[Description of the task] Every line in the entries that holds the word "processing" counts toward the answer, which should be a single number.

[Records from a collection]
=== Begin Enclosure ===
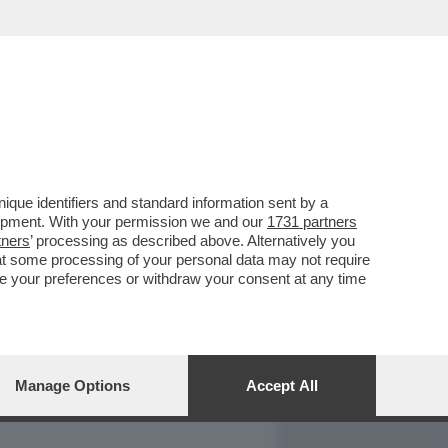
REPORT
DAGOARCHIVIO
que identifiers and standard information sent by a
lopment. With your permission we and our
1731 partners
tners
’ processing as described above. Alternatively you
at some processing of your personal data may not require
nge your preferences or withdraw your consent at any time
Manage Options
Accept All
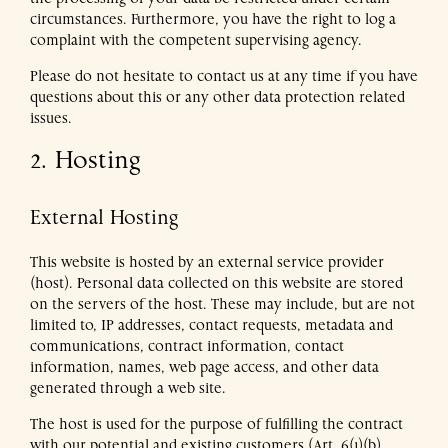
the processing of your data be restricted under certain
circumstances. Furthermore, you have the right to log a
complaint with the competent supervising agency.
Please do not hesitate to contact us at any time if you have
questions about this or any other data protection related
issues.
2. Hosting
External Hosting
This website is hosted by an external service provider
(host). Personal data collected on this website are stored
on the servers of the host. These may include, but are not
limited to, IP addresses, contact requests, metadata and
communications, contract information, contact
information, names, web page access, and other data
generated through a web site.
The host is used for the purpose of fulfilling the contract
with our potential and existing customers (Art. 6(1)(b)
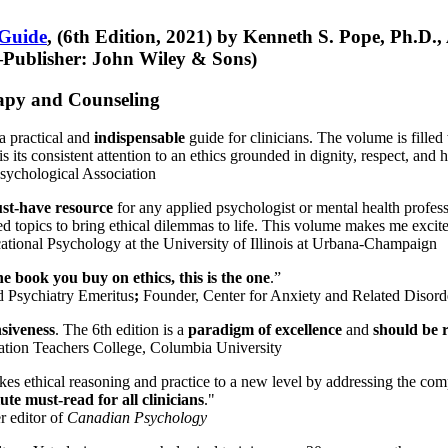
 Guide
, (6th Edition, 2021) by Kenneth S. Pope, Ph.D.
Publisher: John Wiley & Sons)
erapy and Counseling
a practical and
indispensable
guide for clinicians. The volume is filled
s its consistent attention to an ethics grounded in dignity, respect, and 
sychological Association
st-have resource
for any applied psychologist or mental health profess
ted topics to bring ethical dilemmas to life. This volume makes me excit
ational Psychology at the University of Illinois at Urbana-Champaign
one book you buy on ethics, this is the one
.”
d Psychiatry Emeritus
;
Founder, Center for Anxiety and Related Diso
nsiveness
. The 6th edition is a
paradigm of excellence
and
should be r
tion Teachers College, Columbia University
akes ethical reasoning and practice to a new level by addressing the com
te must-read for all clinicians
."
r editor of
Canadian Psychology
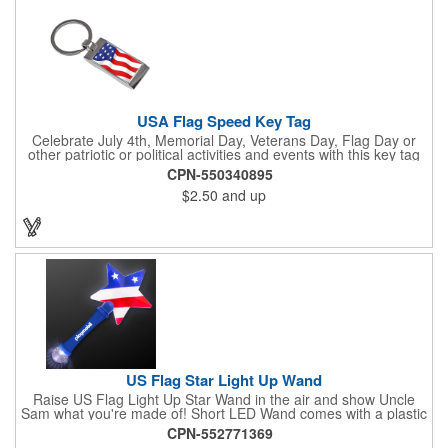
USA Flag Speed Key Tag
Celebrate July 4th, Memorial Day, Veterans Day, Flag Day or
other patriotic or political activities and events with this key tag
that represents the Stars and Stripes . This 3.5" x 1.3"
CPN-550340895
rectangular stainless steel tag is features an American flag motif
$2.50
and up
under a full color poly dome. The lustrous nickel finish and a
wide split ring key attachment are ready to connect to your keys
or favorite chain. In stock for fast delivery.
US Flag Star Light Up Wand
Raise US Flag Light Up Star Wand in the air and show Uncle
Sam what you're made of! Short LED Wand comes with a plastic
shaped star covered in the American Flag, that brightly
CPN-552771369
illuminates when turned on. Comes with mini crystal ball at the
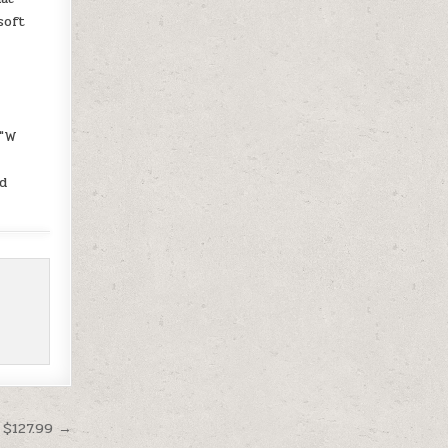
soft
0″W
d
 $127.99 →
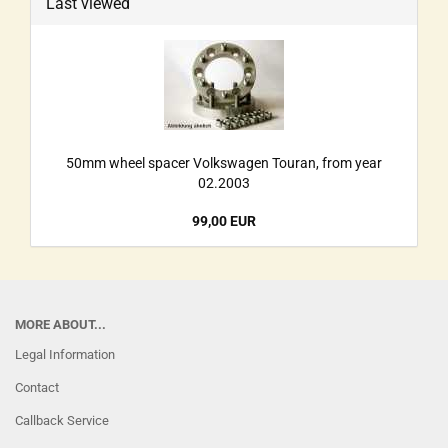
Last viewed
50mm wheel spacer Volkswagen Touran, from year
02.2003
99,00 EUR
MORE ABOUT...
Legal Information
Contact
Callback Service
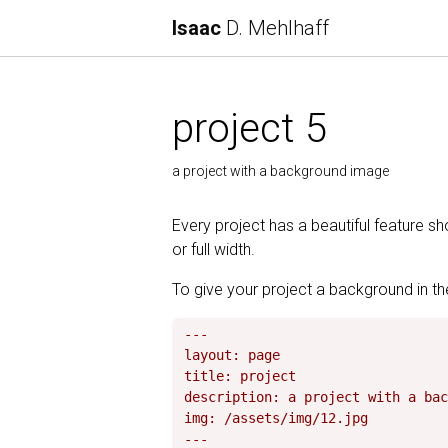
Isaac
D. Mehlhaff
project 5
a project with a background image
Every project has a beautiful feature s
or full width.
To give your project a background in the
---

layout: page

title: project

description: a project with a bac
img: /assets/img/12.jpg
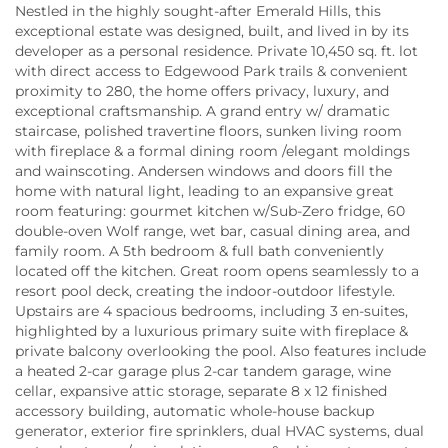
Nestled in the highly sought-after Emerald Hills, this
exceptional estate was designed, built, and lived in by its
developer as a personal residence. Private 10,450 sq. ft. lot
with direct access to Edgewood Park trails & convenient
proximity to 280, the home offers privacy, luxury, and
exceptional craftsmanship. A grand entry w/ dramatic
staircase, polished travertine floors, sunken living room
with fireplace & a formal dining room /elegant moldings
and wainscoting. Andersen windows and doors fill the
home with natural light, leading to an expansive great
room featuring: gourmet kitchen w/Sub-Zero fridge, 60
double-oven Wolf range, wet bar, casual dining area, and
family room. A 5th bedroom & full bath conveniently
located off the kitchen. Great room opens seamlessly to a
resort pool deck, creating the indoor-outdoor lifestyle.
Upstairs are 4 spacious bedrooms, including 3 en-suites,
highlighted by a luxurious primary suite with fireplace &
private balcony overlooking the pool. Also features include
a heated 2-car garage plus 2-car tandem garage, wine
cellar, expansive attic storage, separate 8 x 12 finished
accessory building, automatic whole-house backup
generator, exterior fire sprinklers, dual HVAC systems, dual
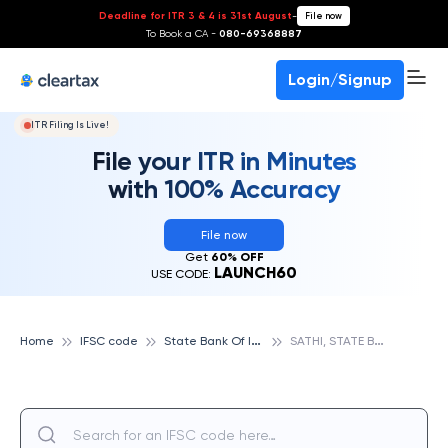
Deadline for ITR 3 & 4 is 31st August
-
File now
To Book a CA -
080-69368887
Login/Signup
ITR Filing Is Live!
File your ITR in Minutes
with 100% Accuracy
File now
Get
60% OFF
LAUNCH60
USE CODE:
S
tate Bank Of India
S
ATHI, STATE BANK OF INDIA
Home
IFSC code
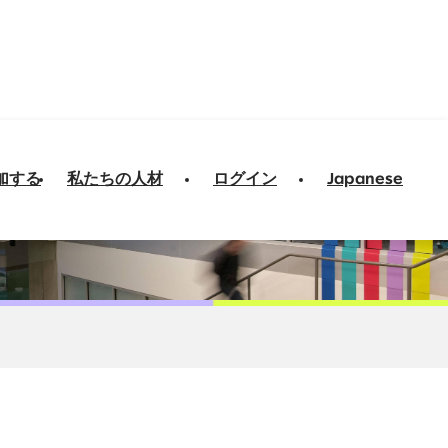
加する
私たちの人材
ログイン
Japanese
=== End Enclosure ===
=== Begin Enclosure ===
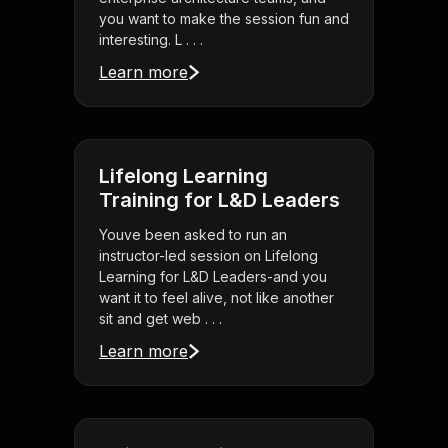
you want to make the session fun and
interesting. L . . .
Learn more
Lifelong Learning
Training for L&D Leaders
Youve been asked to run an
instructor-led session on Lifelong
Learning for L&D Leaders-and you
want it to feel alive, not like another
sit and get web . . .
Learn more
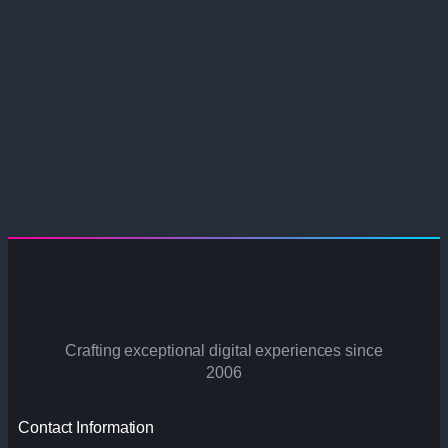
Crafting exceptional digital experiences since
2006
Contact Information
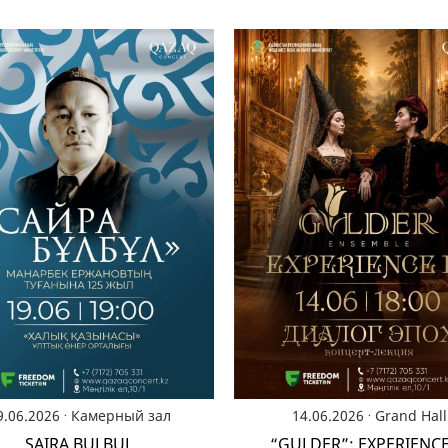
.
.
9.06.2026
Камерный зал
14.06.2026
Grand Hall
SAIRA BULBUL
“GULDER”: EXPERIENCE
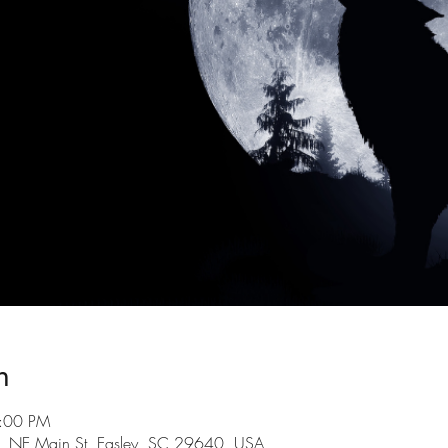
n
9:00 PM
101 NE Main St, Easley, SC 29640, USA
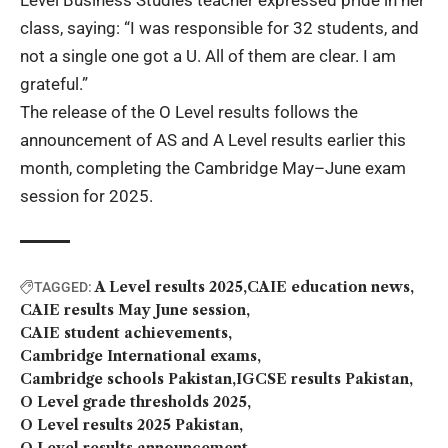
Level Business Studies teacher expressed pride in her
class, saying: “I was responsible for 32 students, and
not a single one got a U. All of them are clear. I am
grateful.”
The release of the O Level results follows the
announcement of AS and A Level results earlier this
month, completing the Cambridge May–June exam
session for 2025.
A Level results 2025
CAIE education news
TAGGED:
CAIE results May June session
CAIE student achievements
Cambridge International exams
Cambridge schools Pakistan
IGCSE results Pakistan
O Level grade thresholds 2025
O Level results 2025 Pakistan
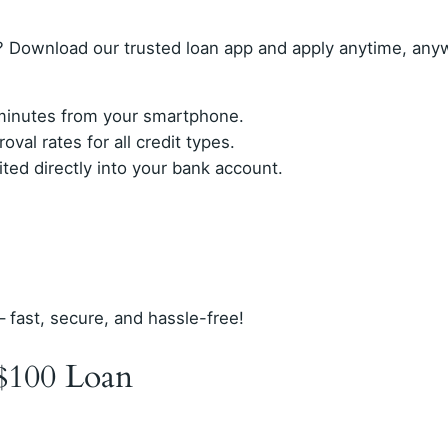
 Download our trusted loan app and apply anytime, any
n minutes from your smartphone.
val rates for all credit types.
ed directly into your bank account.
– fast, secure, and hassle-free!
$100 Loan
=== End Enclosure ===
[Solution] 3